[Opening Information given section]

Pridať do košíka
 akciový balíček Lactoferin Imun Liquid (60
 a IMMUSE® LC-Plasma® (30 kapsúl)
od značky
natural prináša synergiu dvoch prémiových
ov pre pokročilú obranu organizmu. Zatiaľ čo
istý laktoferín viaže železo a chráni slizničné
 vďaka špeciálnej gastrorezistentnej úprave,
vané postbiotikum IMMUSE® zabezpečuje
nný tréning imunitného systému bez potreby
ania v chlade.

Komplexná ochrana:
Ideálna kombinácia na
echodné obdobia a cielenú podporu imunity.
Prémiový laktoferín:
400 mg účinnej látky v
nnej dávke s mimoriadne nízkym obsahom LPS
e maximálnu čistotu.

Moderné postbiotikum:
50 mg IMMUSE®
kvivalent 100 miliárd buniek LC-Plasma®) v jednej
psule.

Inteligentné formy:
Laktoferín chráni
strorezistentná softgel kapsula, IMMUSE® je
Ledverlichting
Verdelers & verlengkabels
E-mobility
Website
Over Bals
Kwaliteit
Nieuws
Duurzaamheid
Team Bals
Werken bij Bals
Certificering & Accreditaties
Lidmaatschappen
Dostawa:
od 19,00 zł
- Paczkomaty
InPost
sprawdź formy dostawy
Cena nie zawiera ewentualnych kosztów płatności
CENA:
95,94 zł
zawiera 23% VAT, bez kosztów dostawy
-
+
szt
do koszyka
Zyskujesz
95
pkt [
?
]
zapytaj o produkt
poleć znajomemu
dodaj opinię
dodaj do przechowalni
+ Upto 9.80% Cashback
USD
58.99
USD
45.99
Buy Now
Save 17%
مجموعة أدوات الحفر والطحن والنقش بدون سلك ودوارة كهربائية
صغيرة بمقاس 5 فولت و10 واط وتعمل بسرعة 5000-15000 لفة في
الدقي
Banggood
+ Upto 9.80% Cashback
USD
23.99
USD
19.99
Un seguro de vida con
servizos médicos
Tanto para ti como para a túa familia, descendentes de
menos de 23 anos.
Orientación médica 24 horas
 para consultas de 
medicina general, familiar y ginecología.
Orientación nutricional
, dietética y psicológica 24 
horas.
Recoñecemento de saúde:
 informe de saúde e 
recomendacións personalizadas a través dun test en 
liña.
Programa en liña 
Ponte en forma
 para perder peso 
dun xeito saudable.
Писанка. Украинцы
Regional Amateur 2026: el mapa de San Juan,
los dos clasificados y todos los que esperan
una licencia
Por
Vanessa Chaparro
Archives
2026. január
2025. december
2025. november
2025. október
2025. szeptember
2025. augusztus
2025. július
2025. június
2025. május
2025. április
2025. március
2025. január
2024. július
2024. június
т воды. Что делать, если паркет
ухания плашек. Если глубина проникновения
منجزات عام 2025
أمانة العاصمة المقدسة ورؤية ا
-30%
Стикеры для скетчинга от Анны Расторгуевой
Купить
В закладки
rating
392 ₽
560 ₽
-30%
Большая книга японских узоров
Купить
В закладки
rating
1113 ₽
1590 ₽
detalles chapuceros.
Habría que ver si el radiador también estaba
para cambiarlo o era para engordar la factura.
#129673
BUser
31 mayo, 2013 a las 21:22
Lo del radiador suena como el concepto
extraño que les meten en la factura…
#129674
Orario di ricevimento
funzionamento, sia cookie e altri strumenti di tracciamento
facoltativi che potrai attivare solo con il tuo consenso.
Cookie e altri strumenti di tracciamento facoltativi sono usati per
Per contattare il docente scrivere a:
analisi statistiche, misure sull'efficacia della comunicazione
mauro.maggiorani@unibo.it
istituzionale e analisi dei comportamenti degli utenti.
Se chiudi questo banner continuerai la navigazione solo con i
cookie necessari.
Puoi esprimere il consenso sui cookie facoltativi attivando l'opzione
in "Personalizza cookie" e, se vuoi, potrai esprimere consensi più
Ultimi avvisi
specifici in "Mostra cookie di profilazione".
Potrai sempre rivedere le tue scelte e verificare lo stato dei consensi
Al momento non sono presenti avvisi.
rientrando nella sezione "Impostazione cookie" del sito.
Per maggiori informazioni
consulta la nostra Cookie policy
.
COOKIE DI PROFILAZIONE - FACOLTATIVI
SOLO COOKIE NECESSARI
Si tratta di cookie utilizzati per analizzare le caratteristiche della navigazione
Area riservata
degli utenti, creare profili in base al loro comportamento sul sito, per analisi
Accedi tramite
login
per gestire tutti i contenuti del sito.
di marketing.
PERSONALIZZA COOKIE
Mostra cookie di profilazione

[Closing Information given section]
[Opening Information given section]

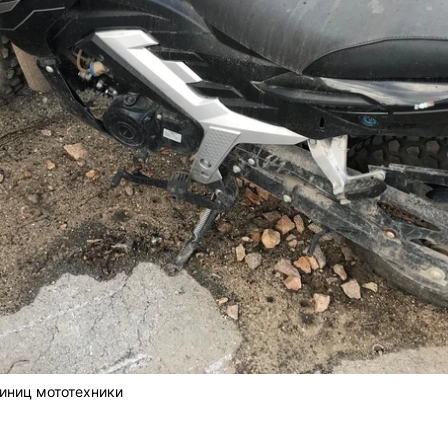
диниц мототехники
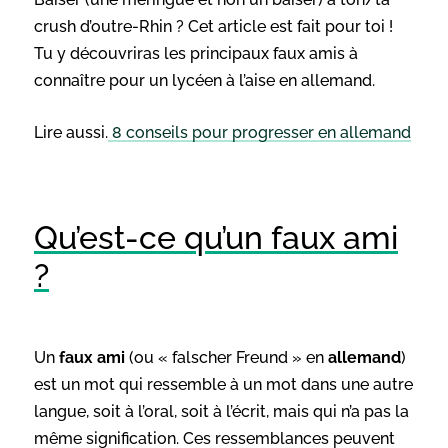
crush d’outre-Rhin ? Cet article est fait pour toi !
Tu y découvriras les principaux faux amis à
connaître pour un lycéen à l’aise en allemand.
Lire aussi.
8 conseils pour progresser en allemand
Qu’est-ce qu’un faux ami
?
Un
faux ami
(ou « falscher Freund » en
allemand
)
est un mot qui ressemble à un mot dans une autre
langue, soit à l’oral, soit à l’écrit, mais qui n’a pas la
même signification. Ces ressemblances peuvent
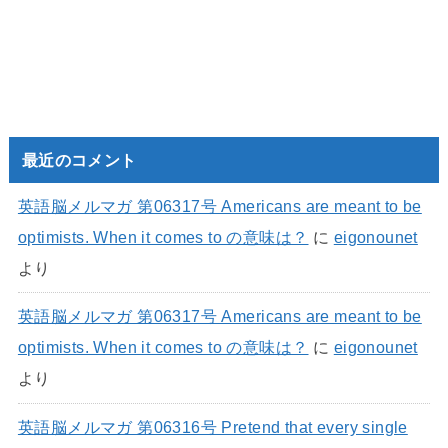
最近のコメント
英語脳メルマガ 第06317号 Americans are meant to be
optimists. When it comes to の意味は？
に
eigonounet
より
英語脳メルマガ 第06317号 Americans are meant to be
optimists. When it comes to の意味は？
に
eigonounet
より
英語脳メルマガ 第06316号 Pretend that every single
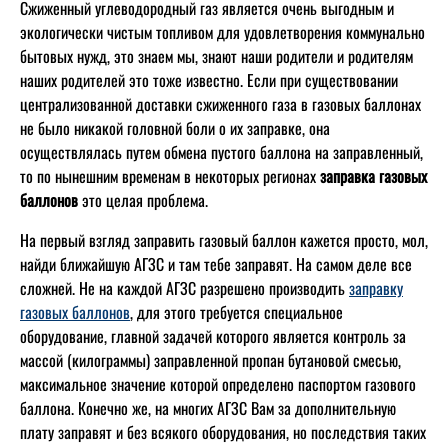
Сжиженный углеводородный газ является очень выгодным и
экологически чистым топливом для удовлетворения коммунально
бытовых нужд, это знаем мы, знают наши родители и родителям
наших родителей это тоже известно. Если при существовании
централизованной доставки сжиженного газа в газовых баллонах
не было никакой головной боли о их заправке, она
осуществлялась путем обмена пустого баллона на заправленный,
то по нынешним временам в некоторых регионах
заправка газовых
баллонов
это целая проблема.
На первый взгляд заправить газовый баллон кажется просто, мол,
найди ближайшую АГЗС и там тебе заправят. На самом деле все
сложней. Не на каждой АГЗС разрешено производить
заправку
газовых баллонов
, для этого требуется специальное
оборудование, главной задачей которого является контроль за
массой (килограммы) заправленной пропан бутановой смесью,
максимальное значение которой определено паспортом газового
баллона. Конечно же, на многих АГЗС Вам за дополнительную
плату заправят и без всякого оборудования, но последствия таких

[Closing Information given section]
[Opening Information given section]

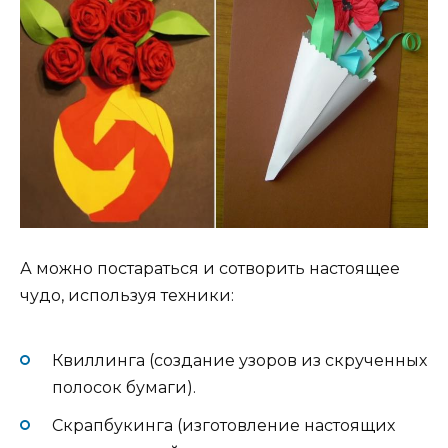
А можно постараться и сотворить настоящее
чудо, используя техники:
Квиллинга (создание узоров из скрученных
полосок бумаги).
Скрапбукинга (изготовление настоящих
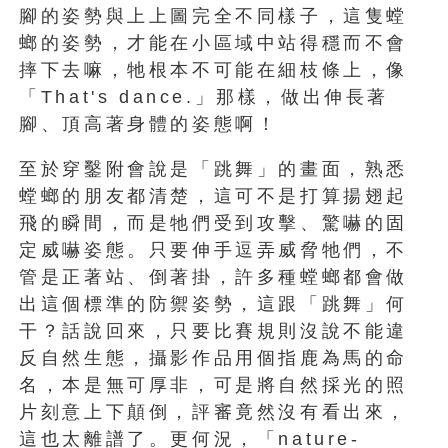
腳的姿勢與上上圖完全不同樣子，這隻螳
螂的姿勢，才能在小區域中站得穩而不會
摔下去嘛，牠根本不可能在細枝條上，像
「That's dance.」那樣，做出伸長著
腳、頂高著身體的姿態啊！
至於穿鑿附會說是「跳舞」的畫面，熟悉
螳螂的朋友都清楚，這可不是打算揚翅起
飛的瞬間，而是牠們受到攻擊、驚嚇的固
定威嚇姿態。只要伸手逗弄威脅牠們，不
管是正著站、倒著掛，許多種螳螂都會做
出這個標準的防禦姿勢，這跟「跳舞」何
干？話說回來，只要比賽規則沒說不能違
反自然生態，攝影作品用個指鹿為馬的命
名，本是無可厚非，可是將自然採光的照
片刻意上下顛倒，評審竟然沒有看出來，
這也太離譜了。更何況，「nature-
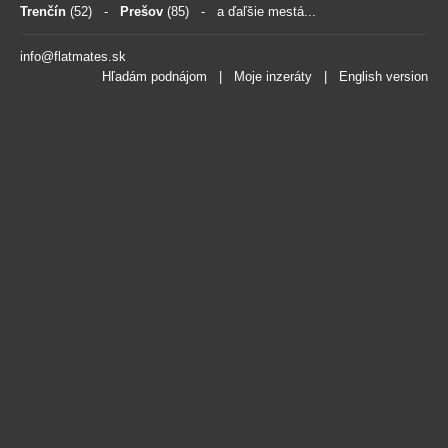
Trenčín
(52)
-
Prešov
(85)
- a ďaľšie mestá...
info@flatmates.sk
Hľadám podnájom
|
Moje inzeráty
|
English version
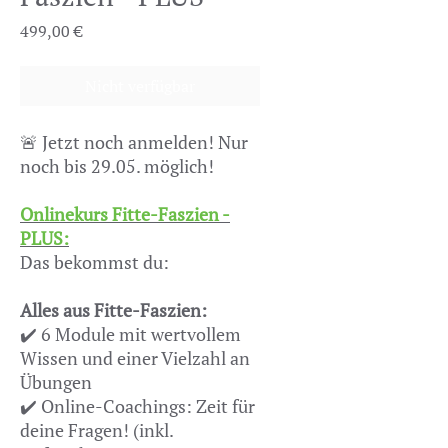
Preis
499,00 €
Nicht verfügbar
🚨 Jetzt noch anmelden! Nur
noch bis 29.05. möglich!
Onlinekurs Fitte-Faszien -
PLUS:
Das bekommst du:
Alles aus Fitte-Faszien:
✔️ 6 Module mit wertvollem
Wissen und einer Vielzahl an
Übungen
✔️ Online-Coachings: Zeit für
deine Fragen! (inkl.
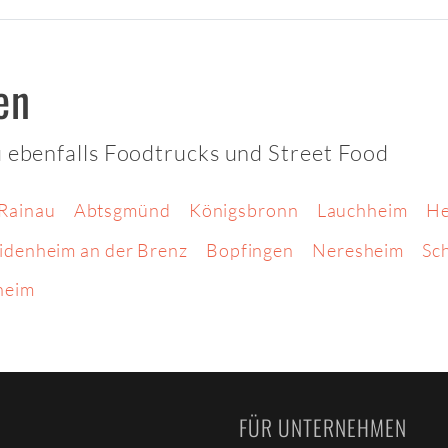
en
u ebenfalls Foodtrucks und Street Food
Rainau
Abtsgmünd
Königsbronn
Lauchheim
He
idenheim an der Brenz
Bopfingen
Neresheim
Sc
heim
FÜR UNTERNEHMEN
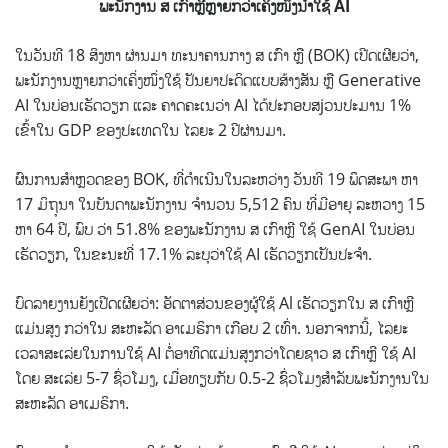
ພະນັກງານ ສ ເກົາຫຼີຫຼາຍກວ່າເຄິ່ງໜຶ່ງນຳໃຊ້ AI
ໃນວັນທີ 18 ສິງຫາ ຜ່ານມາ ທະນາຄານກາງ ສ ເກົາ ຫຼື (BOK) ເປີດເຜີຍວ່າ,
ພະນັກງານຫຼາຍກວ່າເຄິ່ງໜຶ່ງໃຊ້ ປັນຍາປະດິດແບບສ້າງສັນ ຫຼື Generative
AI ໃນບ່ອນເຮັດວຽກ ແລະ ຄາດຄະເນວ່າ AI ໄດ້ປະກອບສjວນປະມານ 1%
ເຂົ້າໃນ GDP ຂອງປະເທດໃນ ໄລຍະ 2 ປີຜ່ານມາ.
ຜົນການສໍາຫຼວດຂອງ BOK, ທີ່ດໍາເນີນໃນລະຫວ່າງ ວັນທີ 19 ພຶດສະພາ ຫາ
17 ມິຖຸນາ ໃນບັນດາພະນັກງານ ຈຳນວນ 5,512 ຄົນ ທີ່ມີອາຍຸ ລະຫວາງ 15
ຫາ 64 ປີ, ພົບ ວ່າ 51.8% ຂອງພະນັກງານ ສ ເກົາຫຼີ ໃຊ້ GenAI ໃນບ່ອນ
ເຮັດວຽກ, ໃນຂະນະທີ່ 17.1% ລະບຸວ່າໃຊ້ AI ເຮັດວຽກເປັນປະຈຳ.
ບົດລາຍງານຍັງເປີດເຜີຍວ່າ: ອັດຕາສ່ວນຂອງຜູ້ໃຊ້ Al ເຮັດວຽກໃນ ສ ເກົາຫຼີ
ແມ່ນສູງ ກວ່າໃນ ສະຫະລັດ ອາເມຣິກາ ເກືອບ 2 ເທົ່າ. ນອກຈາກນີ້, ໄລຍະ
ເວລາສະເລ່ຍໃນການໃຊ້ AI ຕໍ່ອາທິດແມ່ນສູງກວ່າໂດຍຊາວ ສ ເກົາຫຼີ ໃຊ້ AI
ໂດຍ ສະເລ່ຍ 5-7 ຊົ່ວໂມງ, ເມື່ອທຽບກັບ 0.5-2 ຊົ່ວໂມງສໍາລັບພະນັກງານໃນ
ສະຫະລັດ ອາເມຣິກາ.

[Closing Information given section]

**Problem to solve:** In the entries above, identify each line that includes the string "заправят", then copy it.

**Exercise response:**
найди ближайшую АГЗС и там тебе заправят. На самом деле все
плату заправят и без всякого оборудования, но последствия таких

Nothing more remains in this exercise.